Since 2011, the government has embarked on an ambitious economic, political and governance reform program. It has begun a series of reforms to remove economic distortions, such as floating the currency, new fiscal regulations to rationalize personal income tax and reduce consumption tax, liberalizing the telecommunications sector, reforms aimed at developing the private sector and stimulating direct foreign investments, a review of the financial sector, promotion of access to finance, and creating an environment conducive to job creation.
Myanmar continues to grow at a strong pace on the back of reforms that are gradually opening up the space for investment. The economy is estimated to grow at 8.5% in real terms in 2014/15. This is driven largely by the ongoing construction-related boom, continued rebound in manufacturing output, and the resulting expansion in the service sector.

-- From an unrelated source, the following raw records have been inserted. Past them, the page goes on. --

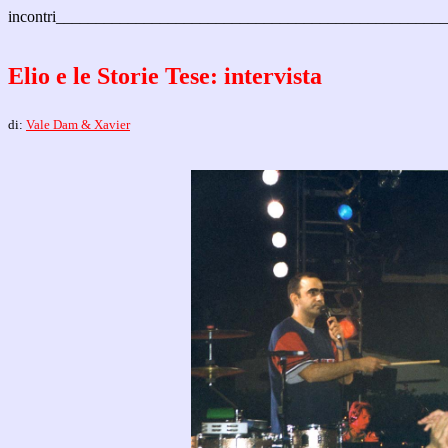
incontri________________________________________________
Elio e le Storie Tese:
intervista
di:
Vale Dam & Xavier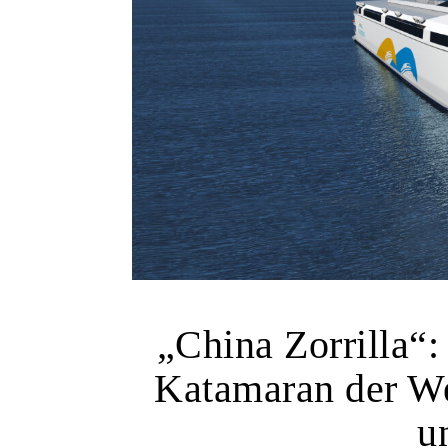
„China Zorrilla“:
Katamaran der We
u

The rapid pace of change however is stretching Myanmar’s supply side capacity, which, together with currency depreciation, is contributing to inflationary pressure. Although prices stabilized in the first half of 2014, inflation rose by 2.2% in November (6.1 percent y-o-y).
Poverty in Myanmar is disproportionately concentrated in rural areas, relying on agricultural and casual employment for their living. There are also a substantial number of households living near the poverty line who are considered to be vulnerable to poverty; the welfare of these households is likely to be sensitive to economy-wide shocks. Since the majority of the poor are engaged in subsistence agriculture, the consumption patterns of these households may be shielded from recent inflationary pressures but the urban poor are likely to be highly affected by recent bouts of food price inflation.
Although growth is expected to remain relatively strong over the medium-term on the back of continued structural reforms, downside risks have also increased. If government spending growth continues along current trends, Myanmar may face fiscal sustainability challenges. This risk is heightened by recent international commodity price developments. Although the effects of these have not yet transmitted through to Myanmar, a sustained downturn in gas prices would adversely impact government revenues, export earnings, and economic growth.
Among ASEAN countries, Myanmar has the lowest life expectancy and the second-highest rate of infant and child mortality. Less than one-third of the population has access to the electricity grid, road density remains low, at 219.8 kilometers per 1,000 square kilometers of land area, and ICT connections are still underdeveloped, with mobile phone and internet penetration rates at 20% and 10% in 2010, respectively. Growth has accelerated since the transition, buoyed by improved macroeconomic management, increased gas production and exports, and stronger performance in non-gas sectors as the economy opened up.